Talent, drive, a passion for perfection, and a carefree, devil may care persona. Derek Miller is a mass of contradictions and a bluesman like no other. On stage he’s a cool drink of water in a pinstriped suit and a confident swagger. He pounds on his guitars and sizzles with a slide looking like he’s channeling every great bluesman to ever put a finger to a string. He’s got wit, humour, a slightly devilish gleam in his eyes, and a smile that could charm all the birds out of their trees. Yet he’s also about as genuine, easygoing, and self-effacing a person as you could ever hope to meet.

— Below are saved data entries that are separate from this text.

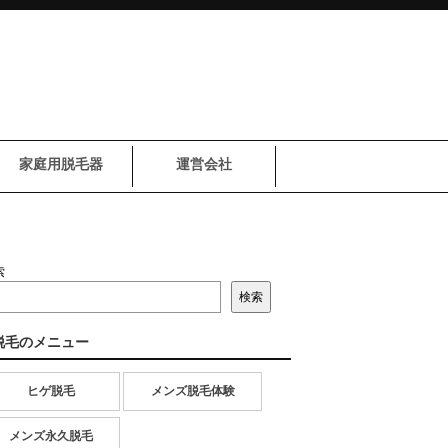
家庭用脱毛器
運営会社
索
検索
脱毛のメニュー
ヒゲ脱毛
メンズ脱毛体験
メンズ永久脱毛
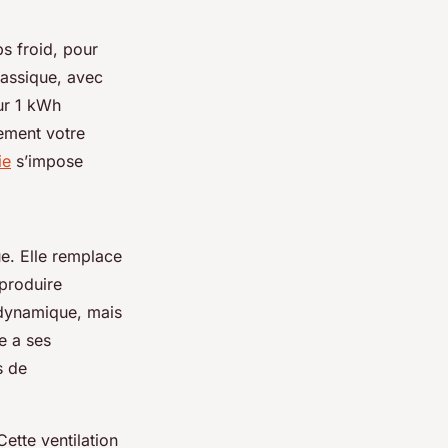
s froid, pour
lassique, avec
ur 1 kWh
ement votre
ie
s’impose
e. Elle remplace
produire
odynamique, mais
e a ses
s de
ette ventilation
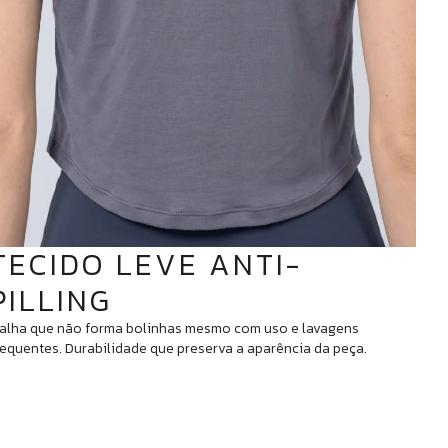
TECIDO LEVE ANTI-
PILLING
alha que não forma bolinhas mesmo com uso e lavagens
requentes. Durabilidade que preserva a aparência da peça.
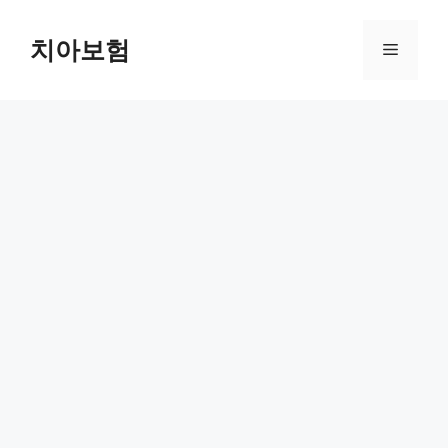
Skip
to
치아보험
Menu
content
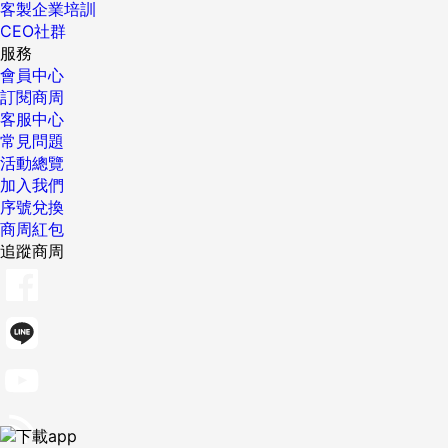
客製企業培訓
CEO社群
服務
會員中心
訂閱商周
客服中心
常見問題
活動總覽
加入我們
序號兌換
商周紅包
追蹤商周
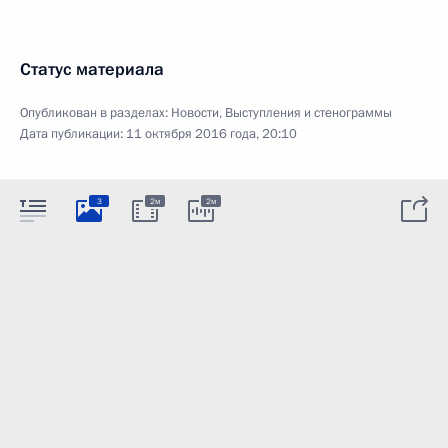
Статус материала
Опубликован в разделах:
Новости
,
Выступления и стенограммы
Дата публикации:
11 октября 2016 года, 20:10
3
2м
2м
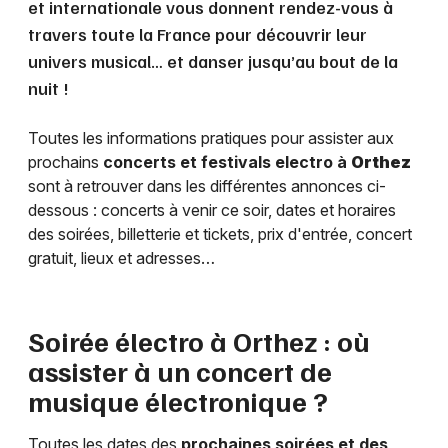
et internationale vous donnent rendez-vous à
travers toute la France pour découvrir leur
univers musical… et danser jusqu’au bout de la
nuit !
Toutes les informations pratiques pour assister aux
prochains
concerts et festivals electro à
Orthez
sont à retrouver dans les différentes annonces ci-
dessous : concerts à venir ce soir, dates et horaires
des soirées, billetterie et tickets, prix d'entrée, concert
gratuit, lieux et adresses…
Soirée électro à
Orthez
: où
assister à un concert de
musique électronique ?
Toutes les dates des
prochaines soirées et des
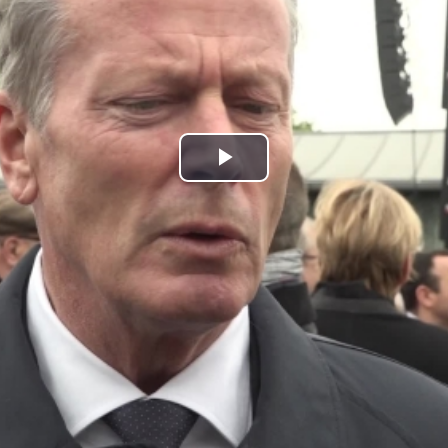
Play
Video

Career-wise, the past few years have been almost ludicrously busy. The 1999 Sketches EP earned him the Canadian Aboriginal Music Award which he followed by helping produce 2000’s Fingermonkey with Keith Sceola and The Wild Band of Indians. In 2002 he won his first Juno with his soulful CD Music is the Medicine and of course most recently released the smoking hot The Dirty Looks.
Miller has crisscrossed North America playing everything from bar gigs to festivals and even leading the musical tribute to Robbie Robertson at Roy Thompson Hall in Toronto last June. Along the countless road trips he has picked up several awards, accolades, and well deserved nods and kudos, including Year’s Best from New York’s Village Voice, Top Ten of the Year in the Detroit Metro Times critic’s poll, and Best Blues/Jazz Recording at the 2003 Native American Music Award. To put the cherry on his ice cream, on the heels of re-releasing The Dirty Looks with EMI, Miller added Juno number two to the awards shelf (or vault or hallway closet… wherever it is artists keep their shiny baubles).
Somewhere in that hectic schedule he also found time to head to Austin, Texas to record a new CD with the legendary Double Trouble, not to mention have one of his songs feature the old outlaw himself, Willie Nelson. “Pretty cool to hear him sing some words I wrote … Willie is the coolest dude.” Followed by a film crew since January, the entire Austin experience was recorded for a documentary about his life and his music.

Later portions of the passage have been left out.